The steady downward slope shows shorter beat durations over the course of the song (meaning a faster song). That’s something you just can’t do with a click track. Update – as a number of commenters have pointed out, yes you can do this with a click track.
This kind of undermines what’s getting said doesn’t it
This is really interesting. I wonder if there was a change when artists stopped recording to tape so much, too. I do a lot of recording with an analogue drum machine recorded to 4-track tape, to essentially get as organic an electronic drum beat as possible. Would love to run my tracks through his code to see if it’s closer to human than click.
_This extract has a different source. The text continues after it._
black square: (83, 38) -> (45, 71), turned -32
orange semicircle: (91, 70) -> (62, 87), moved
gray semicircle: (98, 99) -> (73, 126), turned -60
obviously there’s a reliance on click/tight/perfect everything nowadays which makes everything kinda robotic and shitty and strips all the personality out of some types of music, but that goes for everything innit
I always thought a lot of big rock albums now just sampled the drums and essentially programmed the rhythms as tightly as possible (like a drum machine, ala what MBV did to compensate for Colm knackering his arm). Not necessarily slagging that off as a practice (it definitely has its place), but it seems a bit point-missing to do that with rock bands who are ostensibly probably aspiring towards a more “live” sort of sound
I’m fine with click tracks. If you don’t have a lot of money to spend, getting a decent drum sound is always going to take up most of that. It’s so much more efficient to be able to drop in and out of takes, or just c+p a good bar over a bad one to fix something, rather than re-record the whole thing when the rest of the take was good.
I’d also argue against the idea that it’s less ‘natural’ to use a click. If you’re in a studio doing a drum take it’s (in my experience) pretty stressful and trying to do a whole song flawlessly isn’t going to feel very natural at all. Best to be able to relax with takes knowing that you can fix the odd fluff here and there.
also think with a lot of those big 80s ballads they would re-record the snare by itself or re-amp snares so they could get that big badooooooooooooooooooooooooooooooooooooooooooooooof sound.